I read this on the Indian Lake fishing report page. I haven't been down to look at the pics at BPS, but sounds like a fun time. I knew there were perch, but didn't know that they survived that well in a fairly shallow lake with a ton of saugeye. Hopefully next time I'm on a boat, I can mark some fish and try it out. Usually just bass fish tournaments and for fun. Here is the quote from the website:

"Check out the picture at the Lakeside Pro Bass shop of the record Perch catch on Indian Lake. 
60 Perch limit by ***** and ***** (I'll leave out the names, they probably wouldn't care, but never know.) All caught between Lakeview and Russell's Point on the humps, using minnow's beneath slip corks 2" off the bottom in 7 ft.of water. Most were over 13 inches."

Sounds promising and fun! Let me know if you've had similar experience at IL. Thanks.


----------



## squid_1 (Jun 2, 2005)

Just an occasional 12 plus incher while Ice Fishing but never enough to call a mess.


----------



## NorthSouthOhioFisherman (May 7, 2007)

sounds like it could b a fish story... did the site show any pics?


----------



## ohiofishman45 (Jul 3, 2007)

Didn't show any pics, but I've read a couple of posts of people who have seen the pictures down at the Bass Pro Shop. Says there were over 30 that were 13" long and none under 9" or 10". Many of Fish Ohio's. I don't really bother with the Fish Ohio award, just like the tasty perch. I've caught a couple over there here and there bass fishing. Might start fishing for them now. LOL


----------



## fshman_165 (May 26, 2004)

I have seen a few 20 to 25 fish catches of sumo perch come outta the lake, but the locals are really tight lipped about spots and they'll usually tell people that they caught 3 or 4. I am surprised that they took them in and had a picture taken. The locals I know dont care about pictures or proof and care even less about letting people know where they caught em. Willing to bet that the humps location was bogus  There is a reason they get to that size in that lake.


----------



## ohiofishman45 (Jul 3, 2007)

I agree. There are an aweful lot of 5-8 lb. saugeye willing to each a tasty 4-6 perch. We think they taste good, just imagine what the saugeye think, LOL. I know there are a few nice holes around. That's probaby where they came from, however, right now the water temps at Indian Lake around mid 80's I believe. Last Monday I was out bass fishing and they were 80 in spots and we've hit 3 solid days of 90 +. If the water is in the mid to high 80's, the saugeye probably won't be very active until the water cools off again and maybe that leaves the chance for the perch to school up and roam the lake. Who knows? I'd like to find them, that's for sure!


----------



## saugmon (Jun 14, 2006)

> All caught between Lakeview and Russell's Point on the humps, using minnow's beneath slip corks 2" off the bottom in 7 ft.of water. Most were over 13 inches."
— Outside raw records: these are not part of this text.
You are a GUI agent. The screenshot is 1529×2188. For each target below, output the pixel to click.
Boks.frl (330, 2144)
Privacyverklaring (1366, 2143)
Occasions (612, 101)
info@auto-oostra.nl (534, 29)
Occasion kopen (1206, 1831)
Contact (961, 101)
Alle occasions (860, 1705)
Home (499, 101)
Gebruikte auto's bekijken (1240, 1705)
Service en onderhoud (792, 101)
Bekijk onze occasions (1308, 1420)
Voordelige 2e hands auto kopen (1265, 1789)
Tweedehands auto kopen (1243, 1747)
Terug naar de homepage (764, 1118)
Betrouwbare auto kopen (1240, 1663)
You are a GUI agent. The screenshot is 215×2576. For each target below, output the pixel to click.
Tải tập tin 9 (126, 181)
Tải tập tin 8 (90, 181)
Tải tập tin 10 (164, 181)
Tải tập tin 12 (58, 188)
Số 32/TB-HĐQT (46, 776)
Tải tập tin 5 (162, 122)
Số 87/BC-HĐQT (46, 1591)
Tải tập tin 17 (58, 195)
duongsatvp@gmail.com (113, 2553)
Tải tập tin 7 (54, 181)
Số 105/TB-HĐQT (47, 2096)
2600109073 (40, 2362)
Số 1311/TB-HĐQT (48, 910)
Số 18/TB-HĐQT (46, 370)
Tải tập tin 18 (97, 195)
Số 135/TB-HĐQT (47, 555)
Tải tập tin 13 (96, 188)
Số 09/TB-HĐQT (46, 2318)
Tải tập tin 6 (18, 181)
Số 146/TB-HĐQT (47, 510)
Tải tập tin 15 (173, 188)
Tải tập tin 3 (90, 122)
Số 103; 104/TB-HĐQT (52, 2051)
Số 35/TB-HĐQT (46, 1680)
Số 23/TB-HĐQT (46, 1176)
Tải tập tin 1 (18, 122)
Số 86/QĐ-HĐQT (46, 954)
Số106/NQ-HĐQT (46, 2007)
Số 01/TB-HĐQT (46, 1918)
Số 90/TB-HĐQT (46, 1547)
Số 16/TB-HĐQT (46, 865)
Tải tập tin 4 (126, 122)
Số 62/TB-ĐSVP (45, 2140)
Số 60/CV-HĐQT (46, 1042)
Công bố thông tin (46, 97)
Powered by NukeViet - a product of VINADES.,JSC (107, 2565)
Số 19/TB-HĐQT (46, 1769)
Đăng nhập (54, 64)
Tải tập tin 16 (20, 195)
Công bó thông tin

The socalled Tri Humps are actually 4' flats,gradually tapering down to 6',so I can't see how they got 7' if they meant the tri-humps.

Now if they're talking about the fingers infront of blackhawk,those are 3 humps going from 6'-10'/6'-12' or so,depending on which finger you are on.I don't mark a lot of schooling fish on those fingers,very rarely mark anything in there.

Anywho,my sig has all the trolling totals for the last 2 and a half months and my that's the most perch I've ever gotten a hold of in 1 season and all those perch were fat. Gotta be a very good population of fat perch.


----------